Londres (awp/afp) - La Banque d'Angleterre a relevé son taux directeur à 4%, au plus haut depuis 2008 pour contrer une inflation tenace au Royaume-Uni, mais a ouvert la voie à la fin du cycle de resserrement.

D'une ampleur d'un demi-point de pourcentage, c'est le 10e tour de vis successif décidé par l'institut monétaire.

"S'il y a des preuves de pressions (inflationnistes) persistantes, alors de nouveaux tours de vis de la politique monétaire seraient nécessaires", affirme la BoE dans les minutes publiées jeudi de sa dernière réunion.

Une promesse d'action au conditionnel alors que la BoE évoquait en décembre simplement s'attendre à de nouvelles hausses.

La BoE, dont les taux n'ont pas été aussi élevés depuis fin 2008 dans le sillage de la grande crise financière, fait face à un dilemme partagé par de nombreux pays dans le monde.

L'inflation ralentit mais reste à des niveaux historiquement élevés, très au-delà de l'objectif de 2% des banques centrales et alimentant une crise du coût de la vie, tandis que l'économie s'essouffle.

La Réserve fédérale américaine (Fed) a remonté ses taux de seulement 0,25 point mercredi, et la Banque centrale européenne (BCE) devrait comme la BoE opter pour une hausse de 0,5 point plus tard dans la journée, selon les analystes.

Ce choix cornélien est exacerbé au Royaume-Uni, seule grande économie mondiale qui devra encaisser une récession en 2023 selon le FMI, et où l'inflation dépasse 10%.

Elle est attisée par un marché du travail tendu, notamment en raison du Brexit, mais aussi par les pénuries liées à la pandémie et par la flambée des prix de l'énergie après l'invasion russe de l'Ukraine.

Sans compter les augmentations de salaires, qui inquiètent la BoE.

La crise du coût de la vie a déclenché une vague de mouvements sociaux britanniques qui touche aussi bien les transports que l'éducation ou la santé, pour réclamer de meilleures rémunérations.

Mais vu le léger fléchissement de l'inflation, et la meilleure résistance de l'activité économique qu'anticipé fin 2022, la Banque d'Angleterre embellit un peu ses prévisions.

Elle s'attendait à ce que le Royaume-Uni soit en récession dès fin 2022, et estime finalement que la contraction devrait n'avoir débuté que début 2023 pour durer cinq trimestres.

Les chiffres officiels de l'Office national des statistiques ne seront publiés que le 10 février.

La contraction du produit intérieur brut devrait aussi s'avérer "bien moins profonde" que la BoE ne le prévoyait lors de ses dernières projections, en novembre, d'après son rapport de politique monétaire jeudi: -0,5% en 2023 et -0,25% en 2024.
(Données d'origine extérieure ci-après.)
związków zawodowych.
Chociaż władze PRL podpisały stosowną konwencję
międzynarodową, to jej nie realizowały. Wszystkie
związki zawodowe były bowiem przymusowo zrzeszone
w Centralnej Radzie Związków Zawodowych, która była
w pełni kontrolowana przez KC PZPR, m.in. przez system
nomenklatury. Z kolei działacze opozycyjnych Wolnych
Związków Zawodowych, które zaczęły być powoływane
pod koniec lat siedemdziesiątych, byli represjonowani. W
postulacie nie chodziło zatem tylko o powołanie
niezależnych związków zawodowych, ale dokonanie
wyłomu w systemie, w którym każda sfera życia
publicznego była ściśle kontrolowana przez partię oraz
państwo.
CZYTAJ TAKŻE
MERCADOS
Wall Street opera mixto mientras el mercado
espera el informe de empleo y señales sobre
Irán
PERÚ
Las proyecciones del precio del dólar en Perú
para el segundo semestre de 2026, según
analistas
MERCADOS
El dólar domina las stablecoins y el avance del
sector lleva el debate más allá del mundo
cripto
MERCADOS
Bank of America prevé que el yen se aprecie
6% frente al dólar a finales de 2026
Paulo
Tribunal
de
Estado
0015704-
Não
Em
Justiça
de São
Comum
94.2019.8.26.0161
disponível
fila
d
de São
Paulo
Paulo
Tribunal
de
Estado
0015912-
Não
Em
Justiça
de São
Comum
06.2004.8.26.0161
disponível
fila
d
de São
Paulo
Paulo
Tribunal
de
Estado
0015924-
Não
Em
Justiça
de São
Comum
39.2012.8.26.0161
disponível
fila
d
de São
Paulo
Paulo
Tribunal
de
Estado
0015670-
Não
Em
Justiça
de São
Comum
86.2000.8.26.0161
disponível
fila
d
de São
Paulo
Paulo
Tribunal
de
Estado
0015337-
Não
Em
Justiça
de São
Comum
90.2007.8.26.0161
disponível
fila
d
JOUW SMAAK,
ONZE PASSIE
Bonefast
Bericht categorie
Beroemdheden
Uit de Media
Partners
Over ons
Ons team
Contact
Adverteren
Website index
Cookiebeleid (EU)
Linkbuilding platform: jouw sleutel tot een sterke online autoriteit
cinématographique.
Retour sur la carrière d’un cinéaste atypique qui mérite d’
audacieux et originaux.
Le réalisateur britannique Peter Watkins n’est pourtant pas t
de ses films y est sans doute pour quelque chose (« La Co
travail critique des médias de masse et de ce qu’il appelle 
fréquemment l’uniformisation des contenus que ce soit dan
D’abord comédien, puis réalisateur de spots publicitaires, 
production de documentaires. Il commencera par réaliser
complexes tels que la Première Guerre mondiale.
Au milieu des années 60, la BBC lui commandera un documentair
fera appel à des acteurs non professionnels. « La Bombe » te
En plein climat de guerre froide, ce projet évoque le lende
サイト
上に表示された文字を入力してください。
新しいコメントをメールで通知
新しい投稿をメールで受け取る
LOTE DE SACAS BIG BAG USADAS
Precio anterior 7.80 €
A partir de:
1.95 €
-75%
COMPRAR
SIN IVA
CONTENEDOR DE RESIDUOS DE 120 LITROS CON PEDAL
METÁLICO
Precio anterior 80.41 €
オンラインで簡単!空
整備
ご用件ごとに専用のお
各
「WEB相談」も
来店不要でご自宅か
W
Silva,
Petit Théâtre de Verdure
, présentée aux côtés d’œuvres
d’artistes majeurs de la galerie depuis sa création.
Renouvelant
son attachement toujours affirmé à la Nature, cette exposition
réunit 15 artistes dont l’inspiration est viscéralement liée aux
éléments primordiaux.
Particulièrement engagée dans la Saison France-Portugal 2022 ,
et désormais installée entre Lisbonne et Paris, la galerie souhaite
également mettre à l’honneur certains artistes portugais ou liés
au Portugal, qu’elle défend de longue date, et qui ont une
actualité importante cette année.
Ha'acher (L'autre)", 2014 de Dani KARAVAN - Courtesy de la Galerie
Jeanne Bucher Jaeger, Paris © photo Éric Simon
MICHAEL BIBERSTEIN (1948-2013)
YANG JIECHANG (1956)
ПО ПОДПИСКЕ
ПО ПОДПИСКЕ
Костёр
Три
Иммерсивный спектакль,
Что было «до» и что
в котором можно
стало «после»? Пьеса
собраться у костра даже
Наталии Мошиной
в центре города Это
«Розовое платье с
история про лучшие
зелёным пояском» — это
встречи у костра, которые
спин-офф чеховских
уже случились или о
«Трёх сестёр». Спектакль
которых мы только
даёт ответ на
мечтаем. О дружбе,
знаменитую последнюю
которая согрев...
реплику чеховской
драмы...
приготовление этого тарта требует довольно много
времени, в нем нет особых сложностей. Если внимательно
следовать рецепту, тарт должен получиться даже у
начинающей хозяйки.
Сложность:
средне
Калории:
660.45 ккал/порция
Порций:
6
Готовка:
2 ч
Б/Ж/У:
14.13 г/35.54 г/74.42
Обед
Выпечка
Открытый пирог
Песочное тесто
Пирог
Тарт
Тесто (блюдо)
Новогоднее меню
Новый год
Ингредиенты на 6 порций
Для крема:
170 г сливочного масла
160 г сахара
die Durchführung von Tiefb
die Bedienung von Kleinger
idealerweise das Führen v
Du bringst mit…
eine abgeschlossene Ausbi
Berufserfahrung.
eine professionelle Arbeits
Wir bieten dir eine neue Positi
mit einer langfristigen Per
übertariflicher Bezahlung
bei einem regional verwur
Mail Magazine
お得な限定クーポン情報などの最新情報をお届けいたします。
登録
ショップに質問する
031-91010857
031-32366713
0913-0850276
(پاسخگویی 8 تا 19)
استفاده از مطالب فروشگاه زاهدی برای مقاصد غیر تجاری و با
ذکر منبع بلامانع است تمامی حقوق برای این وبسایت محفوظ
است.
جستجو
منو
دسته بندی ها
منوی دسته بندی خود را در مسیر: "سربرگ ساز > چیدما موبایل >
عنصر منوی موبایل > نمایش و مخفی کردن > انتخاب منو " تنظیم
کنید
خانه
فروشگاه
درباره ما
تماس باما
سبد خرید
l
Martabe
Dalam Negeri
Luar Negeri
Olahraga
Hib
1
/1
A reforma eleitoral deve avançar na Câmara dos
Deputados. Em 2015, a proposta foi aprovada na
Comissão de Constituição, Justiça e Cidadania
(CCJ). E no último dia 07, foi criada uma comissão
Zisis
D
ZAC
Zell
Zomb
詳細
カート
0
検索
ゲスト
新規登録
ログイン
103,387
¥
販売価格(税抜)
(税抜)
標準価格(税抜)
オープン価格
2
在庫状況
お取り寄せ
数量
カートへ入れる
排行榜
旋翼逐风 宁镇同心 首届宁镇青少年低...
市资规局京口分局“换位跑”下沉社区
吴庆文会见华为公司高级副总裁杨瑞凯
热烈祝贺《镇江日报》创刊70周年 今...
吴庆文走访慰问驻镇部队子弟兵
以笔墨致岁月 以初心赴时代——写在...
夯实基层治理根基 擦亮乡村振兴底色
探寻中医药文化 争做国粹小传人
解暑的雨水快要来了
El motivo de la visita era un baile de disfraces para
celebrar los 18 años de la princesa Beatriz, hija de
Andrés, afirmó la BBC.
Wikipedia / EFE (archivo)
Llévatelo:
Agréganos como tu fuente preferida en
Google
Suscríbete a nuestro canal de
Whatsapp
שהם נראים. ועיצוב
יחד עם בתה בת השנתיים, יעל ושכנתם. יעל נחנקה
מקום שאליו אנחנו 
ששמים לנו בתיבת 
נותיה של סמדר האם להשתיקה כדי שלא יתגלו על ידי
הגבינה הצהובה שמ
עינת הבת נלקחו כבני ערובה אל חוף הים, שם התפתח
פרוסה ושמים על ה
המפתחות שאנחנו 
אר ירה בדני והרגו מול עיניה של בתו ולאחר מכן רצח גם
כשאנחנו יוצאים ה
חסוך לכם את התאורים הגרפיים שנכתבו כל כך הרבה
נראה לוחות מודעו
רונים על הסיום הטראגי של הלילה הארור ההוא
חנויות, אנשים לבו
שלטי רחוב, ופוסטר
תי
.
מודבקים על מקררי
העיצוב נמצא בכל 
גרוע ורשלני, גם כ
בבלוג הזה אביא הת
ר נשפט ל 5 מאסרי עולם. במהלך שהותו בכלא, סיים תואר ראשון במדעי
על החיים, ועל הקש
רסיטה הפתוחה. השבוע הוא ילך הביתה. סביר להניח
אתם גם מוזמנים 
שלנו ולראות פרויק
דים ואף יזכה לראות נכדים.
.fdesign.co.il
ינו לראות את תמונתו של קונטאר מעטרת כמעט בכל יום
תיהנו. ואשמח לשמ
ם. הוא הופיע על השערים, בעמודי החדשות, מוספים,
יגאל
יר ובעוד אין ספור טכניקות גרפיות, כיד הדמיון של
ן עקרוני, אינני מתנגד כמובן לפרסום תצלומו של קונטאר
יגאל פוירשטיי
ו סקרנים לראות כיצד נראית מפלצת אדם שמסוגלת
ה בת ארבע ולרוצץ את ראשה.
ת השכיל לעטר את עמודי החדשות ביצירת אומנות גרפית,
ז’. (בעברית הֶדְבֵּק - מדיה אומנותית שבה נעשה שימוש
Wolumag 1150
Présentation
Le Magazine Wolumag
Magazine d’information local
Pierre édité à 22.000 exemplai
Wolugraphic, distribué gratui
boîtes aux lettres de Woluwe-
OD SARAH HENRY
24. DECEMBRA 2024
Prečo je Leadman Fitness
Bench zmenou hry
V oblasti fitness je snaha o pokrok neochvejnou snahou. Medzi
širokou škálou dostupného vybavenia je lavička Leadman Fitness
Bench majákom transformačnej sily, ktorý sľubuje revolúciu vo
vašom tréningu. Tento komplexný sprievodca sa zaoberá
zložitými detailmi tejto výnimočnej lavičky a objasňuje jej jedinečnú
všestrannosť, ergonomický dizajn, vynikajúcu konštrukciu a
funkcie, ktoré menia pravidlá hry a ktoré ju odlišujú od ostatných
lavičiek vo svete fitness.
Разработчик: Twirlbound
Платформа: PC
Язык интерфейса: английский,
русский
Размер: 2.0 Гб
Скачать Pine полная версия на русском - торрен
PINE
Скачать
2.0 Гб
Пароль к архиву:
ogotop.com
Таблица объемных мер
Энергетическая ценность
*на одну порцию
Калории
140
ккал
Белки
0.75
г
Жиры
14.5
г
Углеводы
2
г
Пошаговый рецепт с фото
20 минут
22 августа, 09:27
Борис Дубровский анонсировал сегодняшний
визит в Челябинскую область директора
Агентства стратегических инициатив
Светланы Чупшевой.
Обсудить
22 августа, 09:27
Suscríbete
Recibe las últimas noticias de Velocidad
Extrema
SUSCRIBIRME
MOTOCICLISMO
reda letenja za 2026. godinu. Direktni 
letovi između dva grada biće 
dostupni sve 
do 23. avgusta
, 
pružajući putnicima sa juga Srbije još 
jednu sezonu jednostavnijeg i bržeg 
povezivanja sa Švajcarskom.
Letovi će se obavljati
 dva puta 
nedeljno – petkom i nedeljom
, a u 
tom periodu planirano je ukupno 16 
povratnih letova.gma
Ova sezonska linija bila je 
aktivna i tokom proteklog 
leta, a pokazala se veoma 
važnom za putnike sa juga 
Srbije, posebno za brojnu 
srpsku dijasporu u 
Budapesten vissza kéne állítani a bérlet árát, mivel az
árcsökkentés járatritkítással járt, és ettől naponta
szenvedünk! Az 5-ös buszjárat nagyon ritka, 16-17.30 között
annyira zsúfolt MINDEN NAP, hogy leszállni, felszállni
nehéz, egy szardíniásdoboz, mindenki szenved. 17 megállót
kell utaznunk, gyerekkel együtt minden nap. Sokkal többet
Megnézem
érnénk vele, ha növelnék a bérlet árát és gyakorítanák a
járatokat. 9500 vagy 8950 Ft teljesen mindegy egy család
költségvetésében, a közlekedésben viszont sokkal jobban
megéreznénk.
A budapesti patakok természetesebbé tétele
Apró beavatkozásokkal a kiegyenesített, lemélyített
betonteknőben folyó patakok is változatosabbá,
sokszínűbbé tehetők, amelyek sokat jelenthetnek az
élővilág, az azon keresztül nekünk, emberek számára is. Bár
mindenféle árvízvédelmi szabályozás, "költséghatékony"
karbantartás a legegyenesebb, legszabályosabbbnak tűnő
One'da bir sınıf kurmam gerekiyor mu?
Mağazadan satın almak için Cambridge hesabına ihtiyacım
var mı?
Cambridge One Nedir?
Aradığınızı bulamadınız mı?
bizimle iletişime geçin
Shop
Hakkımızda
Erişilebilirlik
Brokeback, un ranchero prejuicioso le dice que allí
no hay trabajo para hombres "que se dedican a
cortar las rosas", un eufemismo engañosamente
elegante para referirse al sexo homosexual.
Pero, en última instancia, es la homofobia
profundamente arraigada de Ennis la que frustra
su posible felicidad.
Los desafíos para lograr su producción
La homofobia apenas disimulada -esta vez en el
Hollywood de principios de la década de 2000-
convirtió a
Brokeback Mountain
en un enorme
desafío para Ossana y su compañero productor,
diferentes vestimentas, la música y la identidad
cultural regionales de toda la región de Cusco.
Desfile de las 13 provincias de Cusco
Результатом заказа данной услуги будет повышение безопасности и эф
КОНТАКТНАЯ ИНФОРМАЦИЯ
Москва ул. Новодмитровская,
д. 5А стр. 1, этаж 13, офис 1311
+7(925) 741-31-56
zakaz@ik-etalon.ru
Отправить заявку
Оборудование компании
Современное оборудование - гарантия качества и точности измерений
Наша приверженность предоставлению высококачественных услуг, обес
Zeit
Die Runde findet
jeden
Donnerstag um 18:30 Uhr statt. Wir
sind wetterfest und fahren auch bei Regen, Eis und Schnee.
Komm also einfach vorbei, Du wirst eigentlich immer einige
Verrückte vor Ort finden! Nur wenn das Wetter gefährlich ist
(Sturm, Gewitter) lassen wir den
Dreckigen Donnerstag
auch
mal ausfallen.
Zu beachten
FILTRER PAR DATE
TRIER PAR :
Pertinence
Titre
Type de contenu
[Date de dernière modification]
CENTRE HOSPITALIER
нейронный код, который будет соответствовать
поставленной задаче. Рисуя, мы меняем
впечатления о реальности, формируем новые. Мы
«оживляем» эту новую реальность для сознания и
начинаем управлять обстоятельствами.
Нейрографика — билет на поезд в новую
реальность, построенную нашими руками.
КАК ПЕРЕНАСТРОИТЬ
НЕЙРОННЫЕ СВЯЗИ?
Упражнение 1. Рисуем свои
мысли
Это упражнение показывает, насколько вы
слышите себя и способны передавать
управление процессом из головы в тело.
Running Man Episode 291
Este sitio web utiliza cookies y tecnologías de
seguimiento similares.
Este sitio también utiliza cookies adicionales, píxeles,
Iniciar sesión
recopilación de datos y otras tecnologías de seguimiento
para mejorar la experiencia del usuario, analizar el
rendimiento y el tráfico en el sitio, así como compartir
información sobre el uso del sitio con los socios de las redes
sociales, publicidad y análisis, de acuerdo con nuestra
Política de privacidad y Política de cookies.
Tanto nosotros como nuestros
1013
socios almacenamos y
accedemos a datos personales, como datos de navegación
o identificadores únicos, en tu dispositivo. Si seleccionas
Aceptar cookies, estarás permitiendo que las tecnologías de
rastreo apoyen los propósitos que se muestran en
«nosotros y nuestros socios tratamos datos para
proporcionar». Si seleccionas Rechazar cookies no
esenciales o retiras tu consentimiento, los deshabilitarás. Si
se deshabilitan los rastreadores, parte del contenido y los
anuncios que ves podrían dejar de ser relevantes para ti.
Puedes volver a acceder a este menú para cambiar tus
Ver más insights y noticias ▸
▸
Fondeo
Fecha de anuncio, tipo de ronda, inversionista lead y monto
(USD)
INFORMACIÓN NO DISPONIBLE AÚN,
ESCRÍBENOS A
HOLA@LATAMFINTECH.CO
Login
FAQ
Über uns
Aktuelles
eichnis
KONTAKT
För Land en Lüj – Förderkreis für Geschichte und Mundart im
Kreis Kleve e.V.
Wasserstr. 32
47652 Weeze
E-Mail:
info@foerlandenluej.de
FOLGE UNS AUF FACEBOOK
La faiblesse de l'économie devrait participer, avec la retombée des prix du gaz, à un ralentissement de l'inflation, à 8% en juin, 4% d'ici la fin de l'année et moins de 2% fin 2024, si la BoE monte ses taux en ligne avec les prévisions du marché, qui prévoit un pic à 4,5% mi-2023.

Une stagnation des prix que la BoE ne souhaite pas et qui explique sa prudence dans ses prévisions, même si elle avertit de "risques de surprise à la hausse de l'inflation", si les augmentations de salaires ne poursuivent, ce qui pourrait l'amener à remonter encore ses taux.

Le ministre des Finances britannique Jeremy Hunt a dit "soutenir l'action" de la Banque d'Angleterre face à l'inflation, qui est selon lui "la plus grande menace pour le niveau de vie en une génération".

Le gouvernement s'abstiendra pour sa part "de financer des dépenses supplémentaires ou des réductions d'impôts par l'emprunt, ce qui ne ferait qu'alimenter" les hausses de prix, a-t-il ajouté.

D'après la maison de recherche Pantheon Macro, "les nouvelles prévisions du comité de politique monétaire laissent entendre qu'il pense ne pas avoir besoin de relever plus les taux".

L'ensemble du marché semblait interpréter les déclarations de la BoE à l'unisson et la livre chutait de 0,72% à 1,2287 livre pour un dollar vers 12H50 GMT.